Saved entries

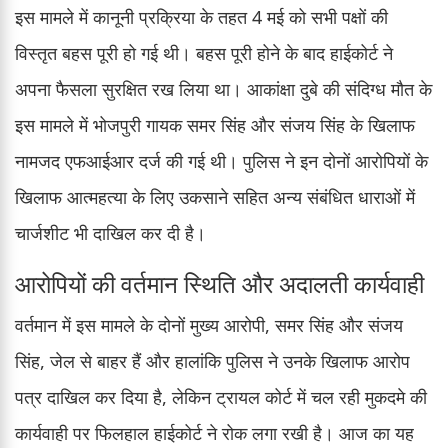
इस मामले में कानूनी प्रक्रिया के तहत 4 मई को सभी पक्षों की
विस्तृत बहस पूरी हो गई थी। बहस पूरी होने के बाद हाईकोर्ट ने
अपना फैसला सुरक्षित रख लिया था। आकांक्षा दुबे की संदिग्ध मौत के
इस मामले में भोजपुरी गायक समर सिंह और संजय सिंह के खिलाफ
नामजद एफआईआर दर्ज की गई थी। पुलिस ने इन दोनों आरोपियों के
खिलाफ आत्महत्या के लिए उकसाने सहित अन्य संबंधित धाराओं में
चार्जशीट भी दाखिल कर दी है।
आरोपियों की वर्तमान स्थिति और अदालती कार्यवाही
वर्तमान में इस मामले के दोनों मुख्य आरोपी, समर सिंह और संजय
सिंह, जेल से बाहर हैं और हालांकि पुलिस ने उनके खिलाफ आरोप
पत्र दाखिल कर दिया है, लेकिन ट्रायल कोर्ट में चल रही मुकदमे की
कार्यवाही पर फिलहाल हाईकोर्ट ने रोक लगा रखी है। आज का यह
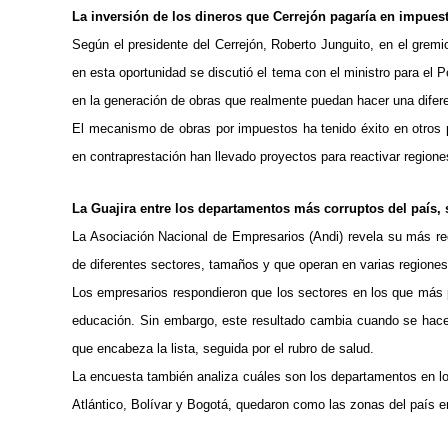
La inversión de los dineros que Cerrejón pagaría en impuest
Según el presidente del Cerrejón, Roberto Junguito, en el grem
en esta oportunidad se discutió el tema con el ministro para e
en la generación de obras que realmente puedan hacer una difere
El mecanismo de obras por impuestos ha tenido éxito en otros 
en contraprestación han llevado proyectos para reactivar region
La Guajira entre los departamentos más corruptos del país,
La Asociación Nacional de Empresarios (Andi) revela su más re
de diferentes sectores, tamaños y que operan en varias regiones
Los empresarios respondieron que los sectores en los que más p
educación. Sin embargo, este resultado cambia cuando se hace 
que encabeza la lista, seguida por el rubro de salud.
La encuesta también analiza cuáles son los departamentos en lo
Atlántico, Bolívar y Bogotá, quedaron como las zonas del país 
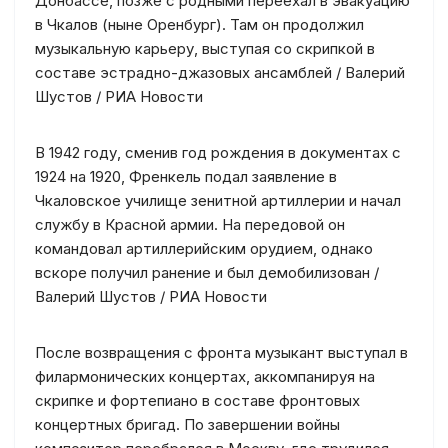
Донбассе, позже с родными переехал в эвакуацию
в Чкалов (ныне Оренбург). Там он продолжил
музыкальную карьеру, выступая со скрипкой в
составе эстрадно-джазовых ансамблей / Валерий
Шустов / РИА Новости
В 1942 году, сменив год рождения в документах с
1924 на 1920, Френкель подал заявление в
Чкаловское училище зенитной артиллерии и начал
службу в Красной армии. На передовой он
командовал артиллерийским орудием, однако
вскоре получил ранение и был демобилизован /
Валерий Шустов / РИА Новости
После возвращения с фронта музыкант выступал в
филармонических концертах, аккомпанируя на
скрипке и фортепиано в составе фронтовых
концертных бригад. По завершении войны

* * *

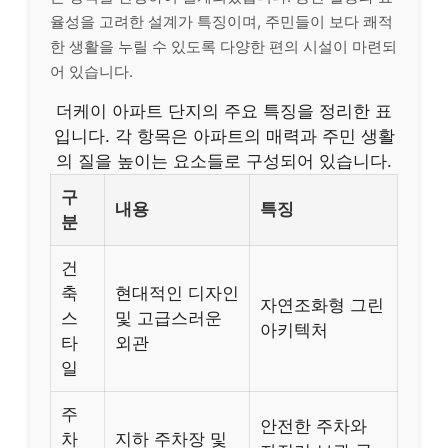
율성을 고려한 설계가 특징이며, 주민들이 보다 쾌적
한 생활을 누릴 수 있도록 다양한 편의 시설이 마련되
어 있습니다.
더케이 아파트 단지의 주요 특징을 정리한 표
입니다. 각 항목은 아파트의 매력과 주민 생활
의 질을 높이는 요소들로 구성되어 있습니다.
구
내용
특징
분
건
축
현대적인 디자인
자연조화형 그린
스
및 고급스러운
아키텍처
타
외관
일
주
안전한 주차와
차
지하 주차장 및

(What this task involves) Each line from the one that contains "educación. Sin embargo, este" down to the one that contains "1924 на 1920, Френкель подал заявление в" is to be returned exactly as it stands above, both ends included, with pictures removed.

(Result)
educación. Sin embargo, este resultado cambia cuando se hace 
que encabeza la lista, seguida por el rubro de salud.
La encuesta también analiza cuáles son los departamentos en lo
Atlántico, Bolívar y Bogotá, quedaron como las zonas del país 
Донбассе, позже с родными переехал в эвакуацию
в Чкалов (ныне Оренбург). Там он продолжил
музыкальную карьеру, выступая со скрипкой в
составе эстрадно-джазовых ансамблей / Валерий
Шустов / РИА Новости
В 1942 году, сменив год рождения в документах с
1924 на 1920, Френкель подал заявление в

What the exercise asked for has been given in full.